__TASK GOAL__:
Tally how many lines in the data below include "dintre", then please reply with only that figure.
[Start of section]
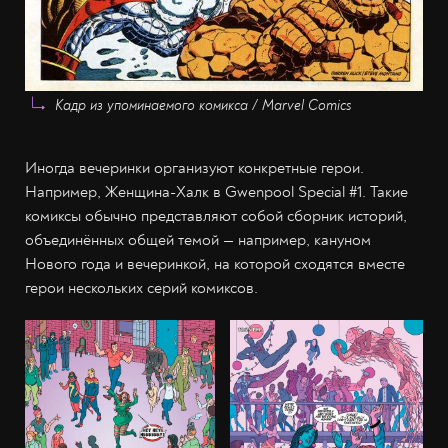
Кадр из упоминаемого комикса / Marvel Comics
Иногда вечеринки организуют конкретные герои.
Например, Женщина-Халк в Gwenpool Special #1. Такие
комиксы обычно представляют собой сборник историй,
объединённых общей темой — например, кануном
Нового года и вечеринкой, на которой сходятся вместе
герои нескольких серий комиксов.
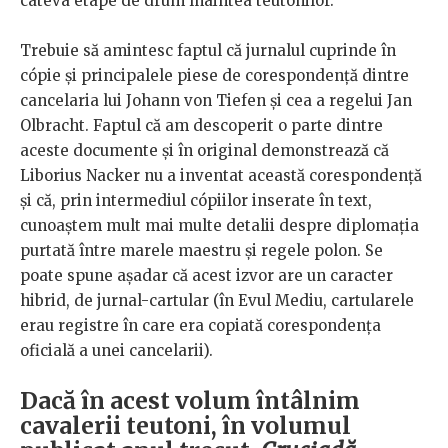
câteva etape de drum înaintea teutonilor.
Trebuie să amintesc faptul că jurnalul cuprinde în
cópie şi principalele piese de corespondenţă dintre
cancelaria lui Johann von Tiefen şi cea a regelui Jan
Olbracht. Faptul că am descoperit o parte dintre
aceste documente şi în original demonstrează că
Liborius Nacker nu a inventat această corespondenţă
şi că, prin intermediul cópiilor inserate în text,
cunoaştem mult mai multe detalii despre diplomaţia
purtată între marele maestru şi regele polon. Se
poate spune așadar că acest izvor are un caracter
hibrid, de jurnal-cartular (în Evul Mediu, cartularele
erau registre în care era copiată corespondenţa
oficială a unei cancelarii).
Dacă în acest volum întâlnim
cavalerii teutoni, în volumul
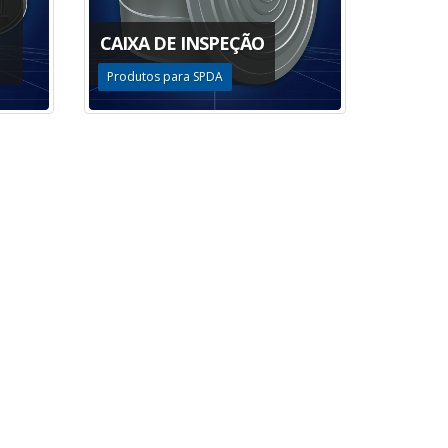
CAIXA DE INSPEÇÃO
Produtos para SPDA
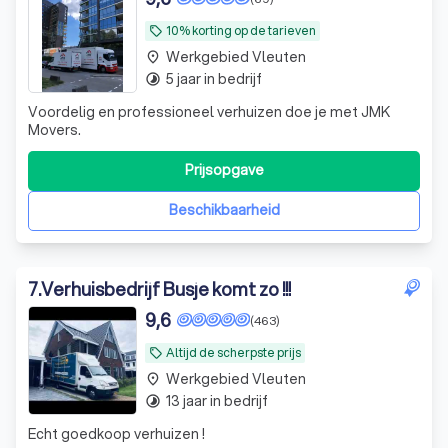
10% korting op de tarieven
local_offer
Werkgebied Vleuten
place
5 jaar in bedrijf
timelapse
Voordelig en professioneel verhuizen doe je met JMK
Movers.
Prijsopgave
Beschikbaarheid
7
.
Verhuisbedrijf Busje komt zo !!!
9,6
(463)
Altijd de scherpste prijs
local_offer
Werkgebied Vleuten
place
13 jaar in bedrijf
timelapse
Echt goedkoop verhuizen !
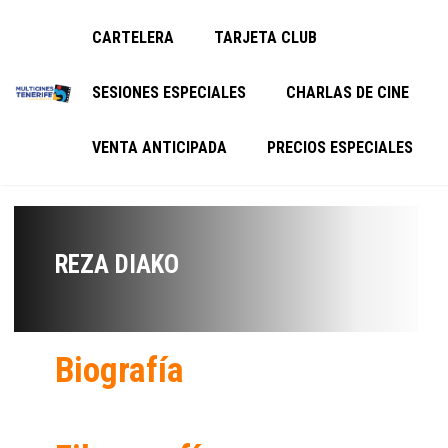
CARTELERA
TARJETA CLUB
SESIONES ESPECIALES
CHARLAS DE CINE
VENTA ANTICIPADA
PRECIOS ESPECIALES
REZA DIAKO
Biografía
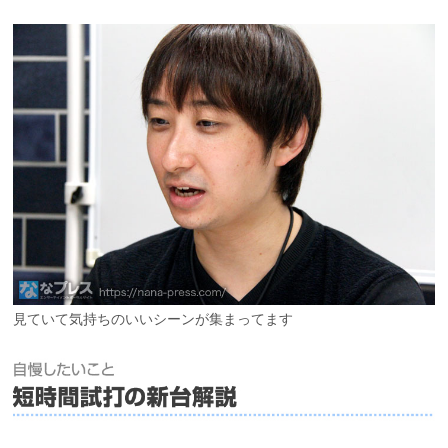
見ていて気持ちのいいシーンが集まってます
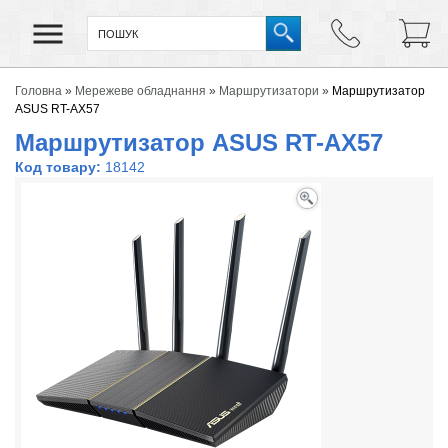
Головна
»
Мережеве обладнання
»
Маршрутизатори
»
Маршрутизатор
ASUS RT-AX57
Маршрутизатор ASUS RT-AX57
Код товару:
18142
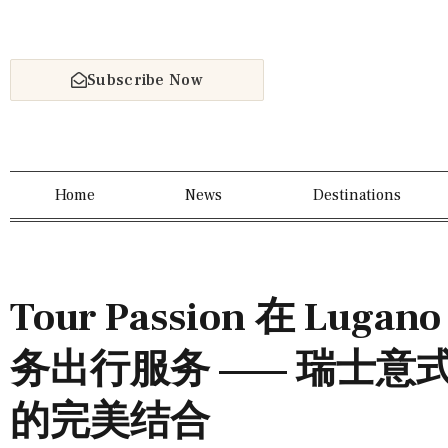
Subscribe Now
Home
News
Destinations
Tour Passion 在 Lu
务出行服务 —— 瑞士意
的完美结合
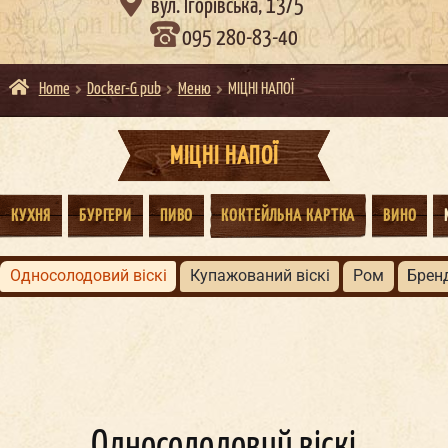

вул. Ігорівська, 13/5
095 280-83-40
Home
Docker-G pub
Меню
МІЦНІ НАПОЇ
МІЦНІ НАПОЇ
КУХНЯ
БУРГЕРИ
ПИВО
КОКТЕЙЛЬНА КАРТКА
ВИНО
односолодовий віскі
купажований віскі
ром
брен
Односолодовий віскі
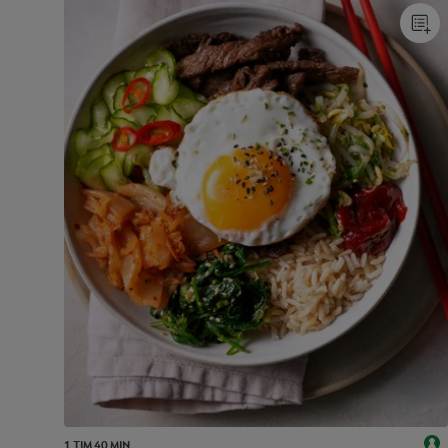
1 TIM 40 MIN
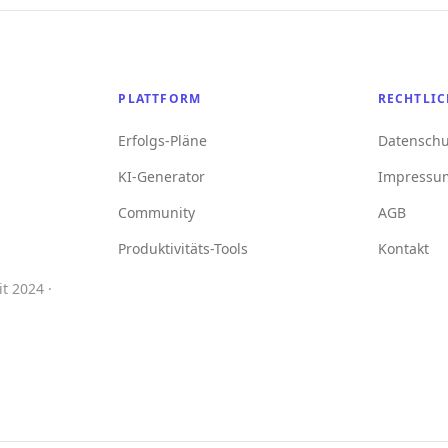
PLATTFORM
RECHTLIC
Erfolgs-Pläne
Datenschu
KI-Generator
Impressu
Community
AGB
Produktivitäts-Tools
Kontakt
t 2024 ·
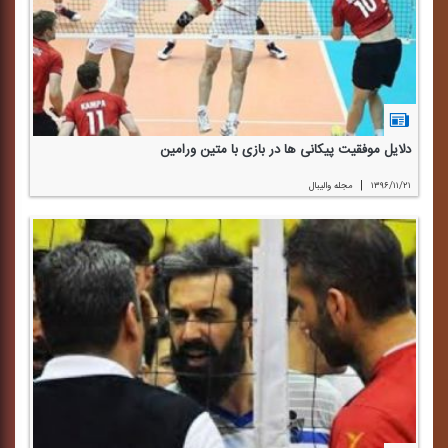
دلایل موفقیت پیكانی ها در بازی با متین ورامین
|
۱۳۹۶/۱۱/۲۱
مجله والیبال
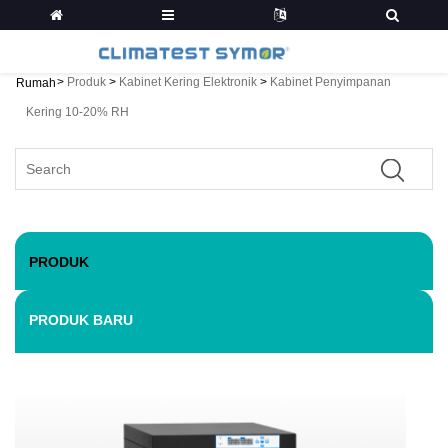
>
Produk
>
Kabinet Kering Elektronik
>
Kabinet Penyimpanan
Rumah
Kering 10-20% RH
PRODUK
PRODUK BARU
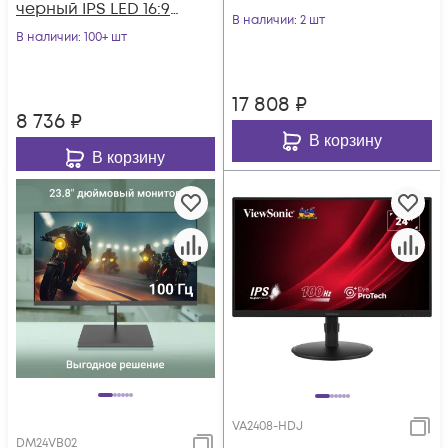
черный IPS LED 16:9
матовая 250cd
В наличии
: 2 шт
HDMI матовая
В наличии
: 100+ шт
178гр/178гр 2560x1440
250cd 178гр/178гр 19
17 808
₽
8 736
₽
В корзину
В корзину
VA2408-HDJ
DM24VB02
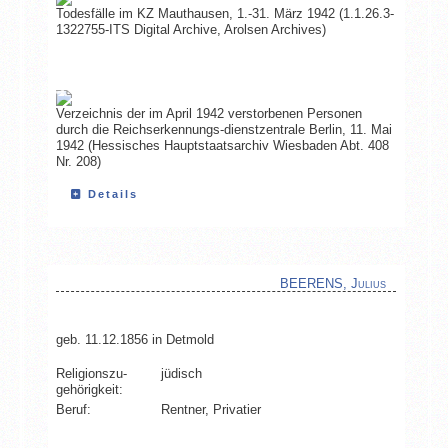
Todesfälle im KZ Mauthausen, 1.-31. März 1942 (1.1.26.3-
1322755-ITS Digital Archive, Arolsen Archives)
Verzeichnis der im April 1942 verstorbenen Personen
durch die Reichserkennungs-dienstzentrale Berlin, 11. Mai
1942 (Hessisches Hauptstaatsarchiv Wiesbaden Abt. 408
Nr. 208)
Details
BEERENS, Julius
geb. 11.12.1856 in Detmold
Religionszu­
jüdisch
gehörigkeit:
Beruf:
Rentner, Privatier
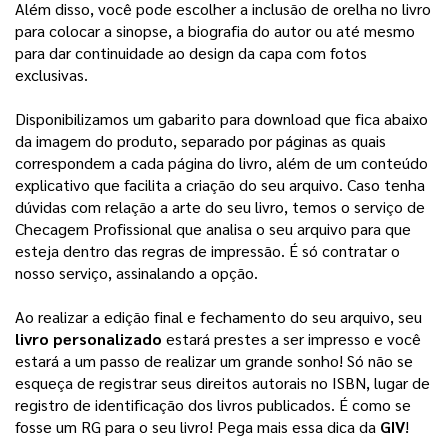
Além disso, você pode escolher a inclusão de orelha no livro 
para colocar a sinopse, a biografia do autor ou até mesmo 
para dar continuidade ao design da capa com fotos 
exclusivas. 
Disponibilizamos um gabarito para download que fica abaixo
da imagem do produto, separado por páginas as quais
correspondem a cada página do livro, além de um conteúdo
explicativo que facilita a criação do seu arquivo.
Caso tenha
dúvidas com relação a arte do seu livro, temos o serviço de
Checagem Profissional que analisa o seu arquivo para que
esteja dentro das regras de impressão. É só contratar o
nosso serviço, assinalando a opção.
Ao realizar a edição final e fechamento do seu arquivo, seu 
livro personalizado
 estará prestes a ser impresso e você 
estará a um passo de realizar um grande sonho! 
Só não se
esqueça de registrar seus direitos autorais no ISBN, lugar de
registro de identificação dos livros publicados. É como se
fosse um RG para o seu livro! Pega mais essa dica da
GIV
!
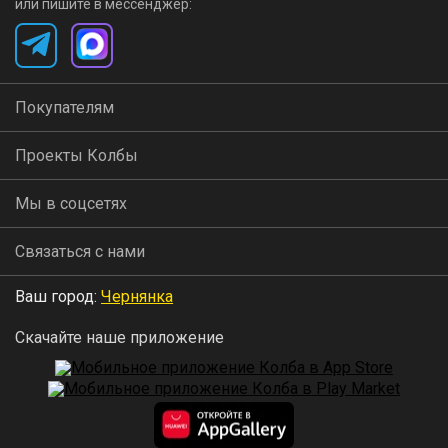
или пишите в мессенджер:
Покупателям
Проекты Колбы
Мы в соцсетях
Связаться с нами
Ваш город:
Чернянка
Скачайте наше приложение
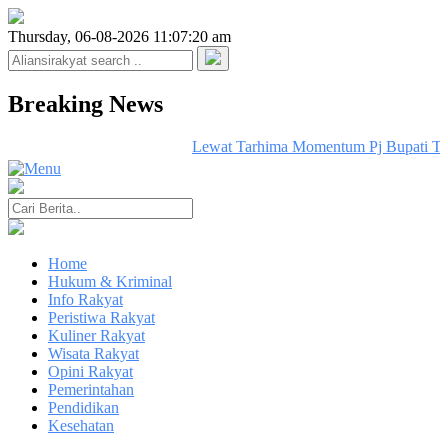
Thursday, 06-08-2026 11:07:20 am
Breaking News
Lewat Tarhima Momentum Pj Bupati Ter
Home
Hukum & Kriminal
Info Rakyat
Peristiwa Rakyat
Kuliner Rakyat
Wisata Rakyat
Opini Rakyat
Pemerintahan
Pendidikan
Kesehatan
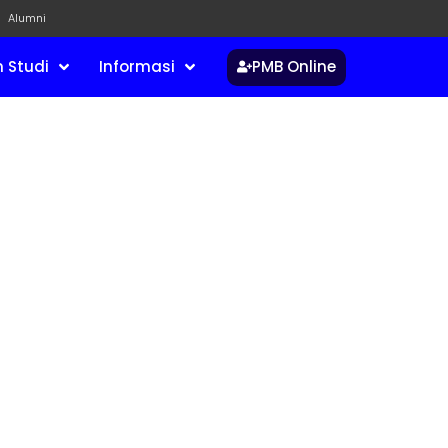
Alumni
PMB Online
 Studi
Informasi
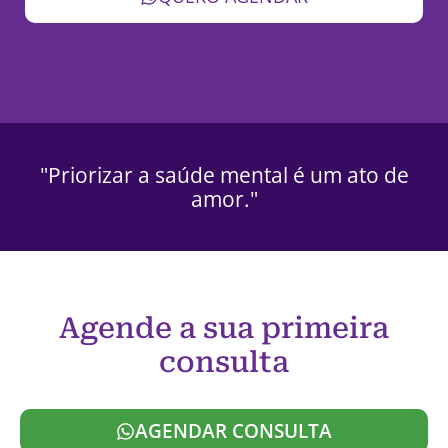
"Priorizar a saúde mental é um ato de
amor."
Agende a sua primeira
consulta
AGENDAR CONSULTA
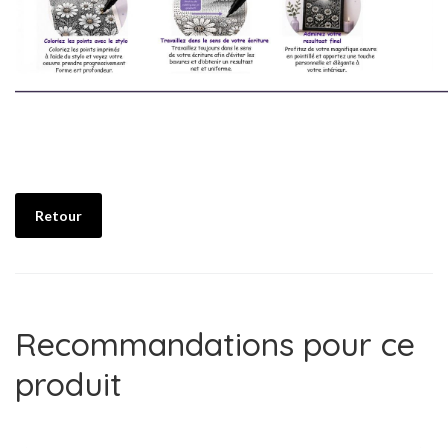
________________________________________________________________________
Retour
Recommandations pour ce
produit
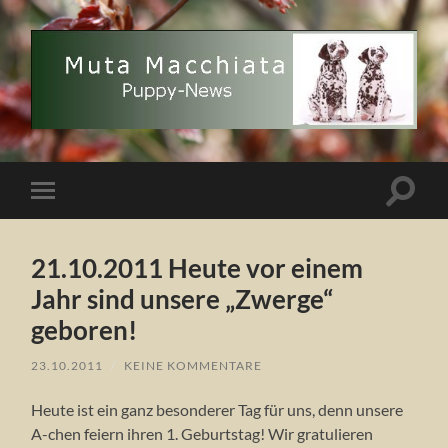
Muta
Macchiata
Puppy
News
Suchfe
Mobile-
ein-/a
Menü
ein-/ausblenden
21.10.2011 Heute vor einem
Jahr sind unsere „Zwerge“
geboren!
23.10.2011
/
KEINE KOMMENTARE
Heute ist ein ganz besonderer Tag für uns, denn unsere
A-chen feiern ihren 1. Geburtstag! Wir gratulieren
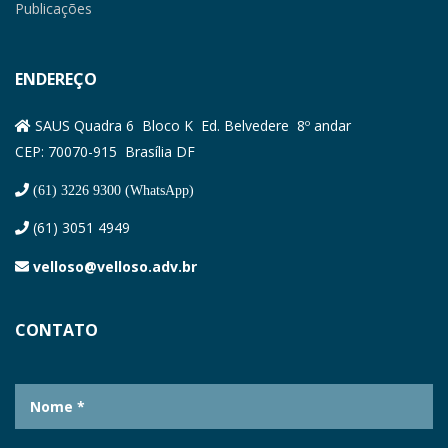
Publicações
ENDEREÇO
SAUS Quadra 6 Bloco K Ed. Belvedere 8º andar
CEP: 70070-915 Brasília DF
(61) 3226 9300 (WhatsApp)
(61) 3051 4949
velloso@velloso.adv.br
CONTATO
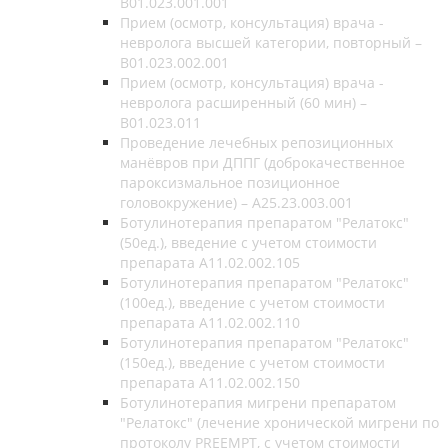
B01.023.001.001
Прием (осмотр, консультация) врача -
невролога высшей категории, повторный –
B01.023.002.001
Прием (осмотр, консультация) врача -
невролога расширенный (60 мин) –
B01.023.011
Проведение лечебных репозиционных
манёвров при ДППГ (доброкачественное
пароксизмальное позиционное
головокружение) – A25.23.003.001
Ботулинотерапия препаратом "Релатокс"
(50ед.), введение с учетом стоимости
препарата А11.02.002.105
Ботулинотерапия препаратом "Релатокс"
(100ед.), введение с учетом стоимости
препарата А11.02.002.110
Ботулинотерапия препаратом "Релатокс"
(150ед.), введение с учетом стоимости
препарата А11.02.002.150
Ботулинотерапия мигрени препаратом
"Релатокс" (лечение хронической мигрени по
протоколу PREEMPT, с учетом стоимости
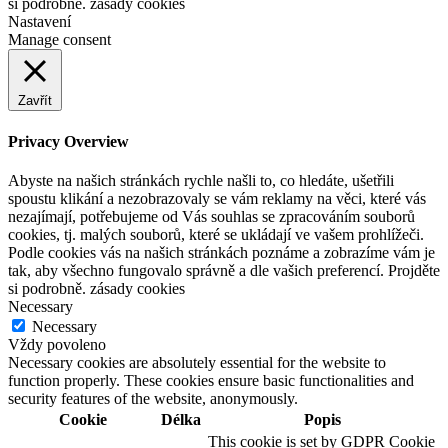
si podrobně. zásady cookies
Nastavení
Manage consent
Zavřít
Privacy Overview
Abyste na našich stránkách rychle našli to, co hledáte, ušetřili
spoustu klikání a nezobrazovaly se vám reklamy na věci, které vás
nezajímají, potřebujeme od Vás souhlas se zpracováním souborů
cookies, tj. malých souborů, které se ukládají ve vašem prohlížeči.
Podle cookies vás na našich stránkách poznáme a zobrazíme vám je
tak, aby všechno fungovalo správně a dle vašich preferencí. Projděte
si podrobně. zásady cookies
Necessary
Necessary
Vždy povoleno
Necessary cookies are absolutely essential for the website to
function properly. These cookies ensure basic functionalities and
security features of the website, anonymously.
Cookie
Délka
Popis
This cookie is set by GDPR Cookie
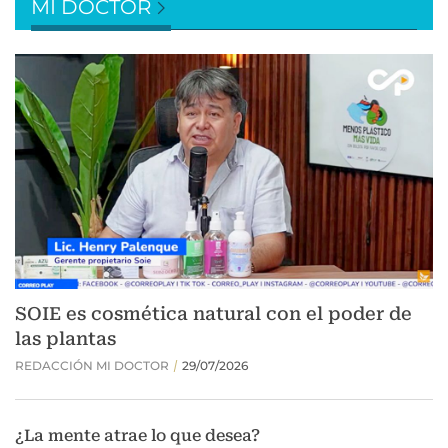
MI DOCTOR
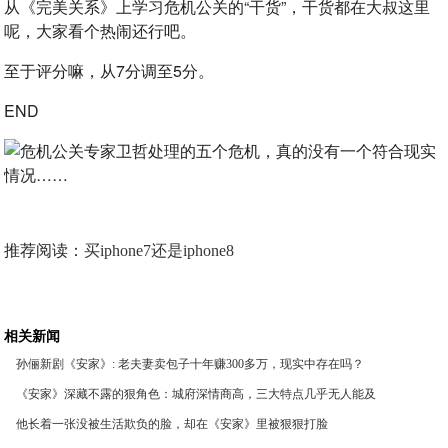
从《完美关系》上学习危机公关的“干货”，干货都在大叔这里
呢，大家看个热闹还行吧。
至于评分嘛，从7分调至5分。
END
推荐阅读：
买iphone7还是iphone8
相关新闻
孙俪新剧《安家》: 老夫妻卖包子十年赚300多万，现实中存在吗？
《安家》深藏不露的狠角色：城府深情商高，三大特点几乎无人能及
他长着一张没被生活欺负的脸，却在《安家》里被狠狠打脸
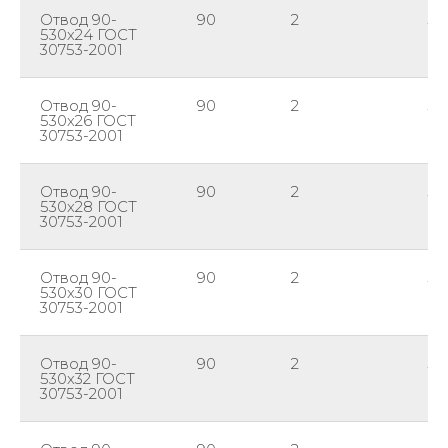
Отвод 90-
90
2
53
530х24 ГОСТ
30753-2001
Отвод 90-
90
2
53
530х26 ГОСТ
30753-2001
Отвод 90-
90
2
53
530х28 ГОСТ
30753-2001
Отвод 90-
90
2
53
530х30 ГОСТ
30753-2001
Отвод 90-
90
2
53
530х32 ГОСТ
30753-2001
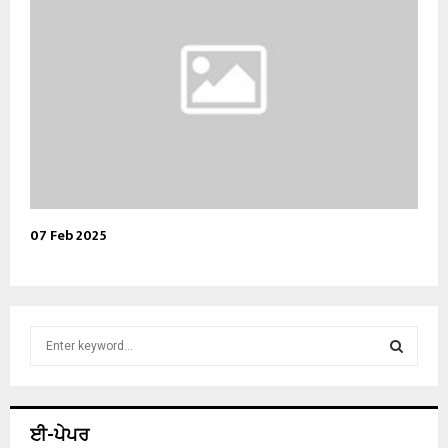
07 Feb 2025
S
e
a
S
r
c
E
ਈ-ਪੇਪਰ
h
[End of section]
__EXERCISE RESULT__:
2